“Política não é meu forte”, diz Mesquita após saída da Sesp

7 fevereiro, 2018 às 13:09  |  por Narley Resende
Wagner Mesquita

(Foto: Geraldo Bubniak)

O ex-secretário Wagner Mesquita, que foi substituído no comando da pasta pelo delegado Júlio Reis, depois de pressão de setores da Polícia Militar (PM), publicou em seu perfil no Facebook na madrugada desta quarta-feira (7) um texto em que lembra das crises que enfrentou nos últimos anos. Sem mencionar o fato que teria gerado a saída dele da Secretaria, Mesquita disse que “em um ano de eleições, o caráter político nas decisões de governo ganha importância”.

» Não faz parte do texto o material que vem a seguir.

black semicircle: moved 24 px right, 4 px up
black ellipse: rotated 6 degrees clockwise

Ele diz reconhecer que política não é seu forte. “Em um ano de eleições, o caráter político nas decisões de governo ganha importância, e tenho que reconhecer que esse não é o meu forte. Gosto de fazer polícia e obter resultados, e não há como atingir metas agradando a todos. Buscando o melhor armamento, os melhores equipamentos, enfrentei privilégios, interesses, e combati monopólios. Se esse era o preço, pago de bom grado. E nesse viés, talvez realmente seja a hora de partir para outra missão”, escreveu o ex-secretário.

Segundo ele, buscou o melhor armamento, os melhores equipamentos, enfrentou privilégios, interesses, e combateu monopólios. “Se esse era o preço, pago de bom grado”, escreveu Mesquita.

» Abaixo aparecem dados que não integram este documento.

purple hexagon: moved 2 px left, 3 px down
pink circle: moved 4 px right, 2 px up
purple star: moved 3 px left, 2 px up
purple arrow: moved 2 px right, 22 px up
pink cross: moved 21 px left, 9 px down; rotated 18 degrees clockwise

Apesar do desabafo, o delegado federal agradeceu ao governador Beto Richa por confiança e oportunidade de trabalho. Mesquita disse que saia ciente de que fez seu melhor, “dentro das circunstâncias”.

No longo texto, o ex-secretário fala da competência de profissionais com quem trabalhou e diz que recebeu uma secretaria de segurança endividada, em crise, sem viaturas nem armas, sem atividade de inteligência operacional, criticada pela sociedade e com baixa moral.

Para Mesquita, a Secretaria entregue por ele tem instituições policiais respeitadas, profissionais, bem vistas pelo povo paranaense e reconhecidas em todo o Brasil. Ele também cita muitas crises que enfrentou, desde crimes graves, grandes manifestações, reintegrações, invasões de escolas, votações e atos públicos e políticos sensíveis, sanados com técnica e profissionalismo.

Sobre a questão mais recente, em que uma família aguardou 13 horas por uma viatura do IML para recolher o corpo de uma vítima de assalto, Mesquita afirmou que a crise também foi sanada com a locação de viaturas novas e criação da central de despachos 24 horas, com uso de GPS nas viaturas.

Problemas graves são típicos da natureza da pasta, e se assim não fosse não haveria necessidade de Secretário atuante, disse Mesquita. Ele finaliza o texto enaltecendo a competência do substituto e com a poesia Canção do Tamoio, de Gonçalves Dias.